New diagnostic methods
Current diagnostic guidelines are not up to date with the advances in knowledge and growing awareness of what was once believed to be a rare disease. While the Leipzig scoring algorithm and its successors have utility for identifying phenotypic features that suggest WD, advances in technology have made it easier and more affordable to confirm the diagnosis. Several new diagnostic tools have emerged as potentially useful options for clinicians. The exchangeable copper (CuEXC) assay biomarker allows for calculation of a ratio between CuEXC (which is postulated to represent copper bound to albumin) and total serum copper, providing information on labile or free serum copper.
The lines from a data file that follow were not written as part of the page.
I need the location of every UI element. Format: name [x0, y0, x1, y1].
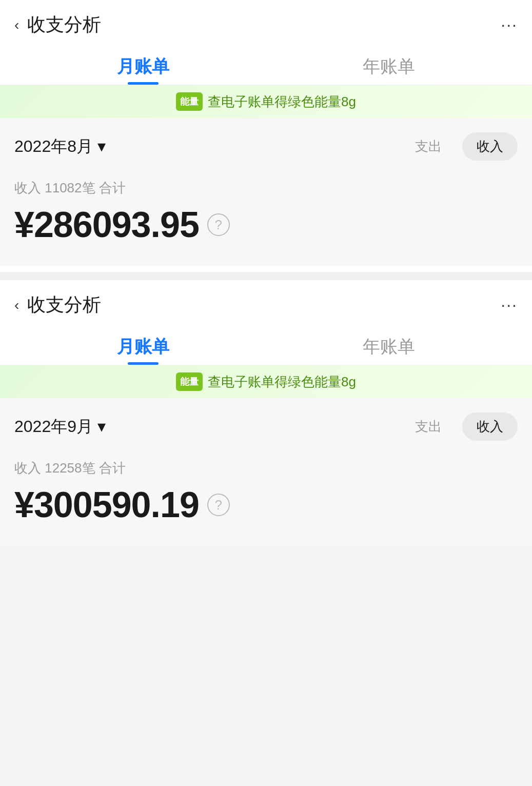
month-area-2: 2022年9月 ▾ 支出 收入 — [0, 398, 532, 449]
tab-yearly-1[interactable]: 年账单 — [266, 47, 512, 85]
amount-area-2: 收入 12258笔 合计 ¥300590.19 ? — [0, 449, 532, 546]
month-label-1: 2022年8月 ▾ — [14, 135, 106, 158]
more-button-2[interactable]: ··· — [501, 296, 518, 315]
month-area-1: 2022年8月 ▾ 支出 收入 — [0, 118, 532, 169]
header-1: ‹ 收支分析 ··· — [0, 0, 532, 47]
amount-summary-1: 收入 11082笔 合计 — [14, 179, 518, 197]
app-screen: ‹ 收支分析 ··· 月账单 年账单 能量 查电子账单得绿色能量8g 2022年… — [0, 0, 532, 546]
tab-yearly-2[interactable]: 年账单 — [266, 327, 512, 365]
month-row-1: 2022年8月 ▾ 支出 收入 — [14, 132, 518, 161]
month-row-2: 2022年9月 ▾ 支出 收入 — [14, 412, 518, 441]
amount-value-2: ¥300590.19 — [14, 484, 199, 525]
help-icon-1[interactable]: ? — [207, 213, 230, 236]
energy-banner-2[interactable]: 能量 查电子账单得绿色能量8g — [0, 365, 532, 398]
page-title-2: 收支分析 — [27, 292, 101, 318]
back-button-2[interactable]: ‹ — [14, 298, 19, 312]
tabs-1: 月账单 年账单 — [0, 47, 532, 85]
energy-badge-2: 能量 — [176, 372, 203, 391]
header-left-1: ‹ 收支分析 — [14, 12, 101, 37]
back-button-1[interactable]: ‹ — [14, 18, 19, 32]
filter-expense-1[interactable]: 支出 — [401, 132, 456, 161]
month-label-2: 2022年9月 ▾ — [14, 416, 106, 438]
tab-monthly-2[interactable]: 月账单 — [21, 327, 266, 365]
amount-summary-2: 收入 12258笔 合计 — [14, 459, 518, 477]
amount-row-1: ¥286093.95 ? — [14, 204, 518, 245]
filter-income-1[interactable]: 收入 — [462, 132, 518, 161]
help-icon-2[interactable]: ? — [207, 494, 230, 516]
energy-badge-1: 能量 — [176, 92, 203, 111]
amount-area-1: 收入 11082笔 合计 ¥286093.95 ? — [0, 169, 532, 266]
section-2: ‹ 收支分析 ··· 月账单 年账单 能量 查电子账单得绿色能量8g 2022年… — [0, 280, 532, 546]
filter-buttons-2: 支出 收入 — [401, 412, 518, 441]
energy-text-2: 查电子账单得绿色能量8g — [208, 373, 356, 391]
energy-banner-1[interactable]: 能量 查电子账单得绿色能量8g — [0, 85, 532, 118]
filter-buttons-1: 支出 收入 — [401, 132, 518, 161]
amount-value-1: ¥286093.95 — [14, 204, 199, 245]
energy-text-1: 查电子账单得绿色能量8g — [208, 93, 356, 111]
section-1: ‹ 收支分析 ··· 月账单 年账单 能量 查电子账单得绿色能量8g 2022年… — [0, 0, 532, 266]
month-selector-2[interactable]: 2022年9月 ▾ — [14, 416, 106, 438]
tab-monthly-1[interactable]: 月账单 — [21, 47, 266, 85]
filter-expense-2[interactable]: 支出 — [401, 412, 456, 441]
header-2: ‹ 收支分析 ··· — [0, 280, 532, 327]
page-title-1: 收支分析 — [27, 12, 101, 37]
month-selector-1[interactable]: 2022年8月 ▾ — [14, 135, 106, 158]
filter-income-2[interactable]: 收入 — [462, 412, 518, 441]
amount-row-2: ¥300590.19 ? — [14, 484, 518, 525]
more-button-1[interactable]: ··· — [501, 15, 518, 34]
header-left-2: ‹ 收支分析 — [14, 292, 101, 318]
divider — [0, 272, 532, 280]
tabs-2: 月账单 年账单 — [0, 327, 532, 365]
This diagnostic shows promise, with higher sensitivity and specificity for WD diagnosis [28]. Such tests are becoming increasingly cheaper, faster, and more accurate.
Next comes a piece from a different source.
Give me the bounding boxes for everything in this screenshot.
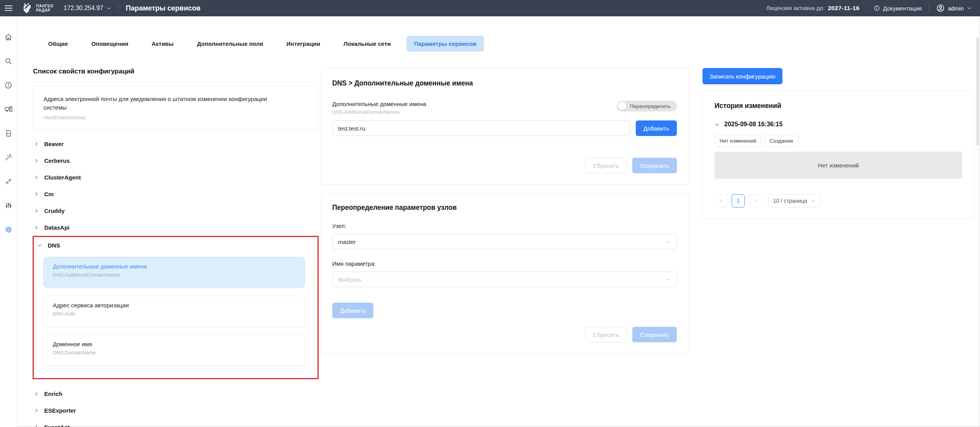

Ophthalmologic detection of KF rings, classically found via slit-lamp, may be enhanced by alternative tools such as Scheimpflug imaging and anterior-segment optical coherence tomography, which, in conjunction with slit-lamp examination, may allow for improved quantification of these KF rings [29,30].
Next-generation sequencing
Current innovations now allow for speedy and accurate diagnosis, namely, next-generation sequencing. This might be applied for rapid genetic analysis of the 21 exons coding ATP7B. It may be especially useful for diagnosing WD in the setting of acute liver failure, where biomarkers such as urinary copper have little utility [31]. One study in France found that 98% of patients with known WD have at least two mutations to the ATP7B gene [21]. With next-generation sequencing, molecular analysis has become more accessible and may act as a more rapid confirmatory test, initiating proper treatment.
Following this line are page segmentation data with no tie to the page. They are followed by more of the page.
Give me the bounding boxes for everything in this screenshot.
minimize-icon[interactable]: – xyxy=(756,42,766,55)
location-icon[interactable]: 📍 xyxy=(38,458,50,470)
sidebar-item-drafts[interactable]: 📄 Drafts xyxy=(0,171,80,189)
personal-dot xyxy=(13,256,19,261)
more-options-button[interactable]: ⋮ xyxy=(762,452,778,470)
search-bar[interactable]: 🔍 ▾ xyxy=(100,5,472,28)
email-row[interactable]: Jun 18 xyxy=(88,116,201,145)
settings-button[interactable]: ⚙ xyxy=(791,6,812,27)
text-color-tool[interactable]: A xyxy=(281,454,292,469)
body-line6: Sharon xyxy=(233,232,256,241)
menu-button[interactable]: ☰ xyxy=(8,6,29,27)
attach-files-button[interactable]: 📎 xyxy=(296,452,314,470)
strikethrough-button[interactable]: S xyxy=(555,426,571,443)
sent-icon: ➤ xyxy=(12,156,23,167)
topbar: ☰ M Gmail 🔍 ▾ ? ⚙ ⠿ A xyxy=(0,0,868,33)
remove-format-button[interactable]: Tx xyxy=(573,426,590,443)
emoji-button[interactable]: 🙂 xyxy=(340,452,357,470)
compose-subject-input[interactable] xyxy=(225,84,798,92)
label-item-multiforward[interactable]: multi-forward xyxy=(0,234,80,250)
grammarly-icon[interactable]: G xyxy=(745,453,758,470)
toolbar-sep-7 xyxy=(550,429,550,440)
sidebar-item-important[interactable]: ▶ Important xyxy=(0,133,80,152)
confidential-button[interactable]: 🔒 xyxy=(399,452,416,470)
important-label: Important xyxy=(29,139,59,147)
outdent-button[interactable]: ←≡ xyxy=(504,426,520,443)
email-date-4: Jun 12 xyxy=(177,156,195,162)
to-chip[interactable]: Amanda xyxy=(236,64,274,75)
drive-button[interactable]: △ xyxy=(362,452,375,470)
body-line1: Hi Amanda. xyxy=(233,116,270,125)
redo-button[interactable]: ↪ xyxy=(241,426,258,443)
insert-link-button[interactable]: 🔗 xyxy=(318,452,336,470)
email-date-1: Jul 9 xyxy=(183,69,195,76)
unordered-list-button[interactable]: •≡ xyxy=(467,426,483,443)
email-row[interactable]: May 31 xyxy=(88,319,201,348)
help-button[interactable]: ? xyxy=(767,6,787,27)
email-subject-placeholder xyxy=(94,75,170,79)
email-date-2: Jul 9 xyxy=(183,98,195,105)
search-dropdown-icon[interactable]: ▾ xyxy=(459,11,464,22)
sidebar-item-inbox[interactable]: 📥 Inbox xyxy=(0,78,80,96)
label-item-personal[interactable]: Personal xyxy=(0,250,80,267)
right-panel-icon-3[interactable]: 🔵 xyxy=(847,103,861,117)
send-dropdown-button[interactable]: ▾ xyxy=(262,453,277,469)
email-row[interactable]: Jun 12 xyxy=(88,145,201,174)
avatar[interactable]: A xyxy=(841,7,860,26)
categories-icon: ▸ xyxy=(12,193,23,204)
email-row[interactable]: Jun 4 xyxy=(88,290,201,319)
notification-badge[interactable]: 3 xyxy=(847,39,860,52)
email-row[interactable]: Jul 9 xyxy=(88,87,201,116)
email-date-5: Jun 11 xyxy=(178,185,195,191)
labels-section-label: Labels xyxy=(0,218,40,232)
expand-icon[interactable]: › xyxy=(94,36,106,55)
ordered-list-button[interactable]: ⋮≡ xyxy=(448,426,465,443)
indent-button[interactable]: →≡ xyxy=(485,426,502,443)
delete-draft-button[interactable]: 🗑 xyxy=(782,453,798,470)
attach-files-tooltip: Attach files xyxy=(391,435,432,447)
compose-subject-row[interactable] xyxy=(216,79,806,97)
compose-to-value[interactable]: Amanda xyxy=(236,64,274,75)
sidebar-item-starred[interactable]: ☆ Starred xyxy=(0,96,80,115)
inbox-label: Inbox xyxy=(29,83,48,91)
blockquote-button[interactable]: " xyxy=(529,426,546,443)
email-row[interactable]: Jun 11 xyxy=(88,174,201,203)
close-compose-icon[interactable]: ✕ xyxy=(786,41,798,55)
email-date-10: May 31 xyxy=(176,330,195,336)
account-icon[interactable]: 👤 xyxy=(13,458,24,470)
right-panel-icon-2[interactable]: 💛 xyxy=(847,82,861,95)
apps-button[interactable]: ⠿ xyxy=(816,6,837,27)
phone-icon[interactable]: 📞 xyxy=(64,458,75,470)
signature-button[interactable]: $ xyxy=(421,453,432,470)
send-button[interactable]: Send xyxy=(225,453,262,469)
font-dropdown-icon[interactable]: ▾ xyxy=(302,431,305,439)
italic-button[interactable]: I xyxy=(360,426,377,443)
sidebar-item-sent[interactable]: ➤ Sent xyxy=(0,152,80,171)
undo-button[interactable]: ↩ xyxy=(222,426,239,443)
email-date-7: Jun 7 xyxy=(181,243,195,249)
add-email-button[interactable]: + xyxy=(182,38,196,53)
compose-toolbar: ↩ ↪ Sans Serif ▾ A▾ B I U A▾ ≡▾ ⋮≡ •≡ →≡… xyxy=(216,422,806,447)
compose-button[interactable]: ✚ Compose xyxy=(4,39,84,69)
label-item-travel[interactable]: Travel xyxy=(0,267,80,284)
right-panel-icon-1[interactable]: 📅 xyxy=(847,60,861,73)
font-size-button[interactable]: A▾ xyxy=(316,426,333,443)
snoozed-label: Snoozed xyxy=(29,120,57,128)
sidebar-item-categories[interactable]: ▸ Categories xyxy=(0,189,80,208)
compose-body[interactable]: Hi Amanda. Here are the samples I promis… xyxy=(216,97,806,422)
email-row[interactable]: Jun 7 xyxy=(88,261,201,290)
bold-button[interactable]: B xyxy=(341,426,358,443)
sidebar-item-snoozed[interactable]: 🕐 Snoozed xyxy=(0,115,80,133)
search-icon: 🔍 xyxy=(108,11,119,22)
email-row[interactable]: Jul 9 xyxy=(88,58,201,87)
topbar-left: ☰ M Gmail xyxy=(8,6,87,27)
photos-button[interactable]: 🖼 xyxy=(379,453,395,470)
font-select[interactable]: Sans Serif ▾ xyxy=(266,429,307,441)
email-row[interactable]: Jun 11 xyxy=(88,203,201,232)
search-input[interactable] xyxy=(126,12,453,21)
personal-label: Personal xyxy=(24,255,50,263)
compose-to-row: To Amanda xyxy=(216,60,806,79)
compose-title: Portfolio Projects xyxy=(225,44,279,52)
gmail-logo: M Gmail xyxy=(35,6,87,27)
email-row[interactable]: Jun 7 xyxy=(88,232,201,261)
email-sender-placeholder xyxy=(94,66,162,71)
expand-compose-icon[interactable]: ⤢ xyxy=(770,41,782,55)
There is growing discussion of an epigenetic component to WD, which may help explain differing phenotypes, even among those with the same disease-causing mutation [32]. A number of modifier genes have been proposed as contributors to WD [19,32]. Next-generation sequencing methods, such as bisulfite conversion, are used to measure DNA methylation and may be a path toward identifying epigenetic modification to the culprit ATP7B and modifier genes [19]. Such studies could elucidate a clearer genotype-phenotype relationship in WD. They may also aid in screening at-risk family members and determining the need for aggressive treatment measures.
CRISPR-Cas diagnostics
CRISPR-Cas diagnostics is also suggested as a quick and reliable diagnostic tool for WD [33]. While its use is limited by the large number of ATP7B mutation variants, its portability and relative cost-effectiveness confer access advantages, and it may become useful in testing for more common gene variants [33].
Conclusions
At present, our diagnostic toolbox for WD lacks certainty. As new laboratory tests and technological advances surface and become more readily available, we should investigate their practicality for incorporation into clinical practice. Future WD diagnosis should consider more heavier reliance upon such molecular tests to expedite diagnosis and improve patient outcomes. Given the importance of decisive and early diagnosis on clinical patient outcomes, our case demonstrates the need for critical re-evaluation of the WD diagnostic criteria.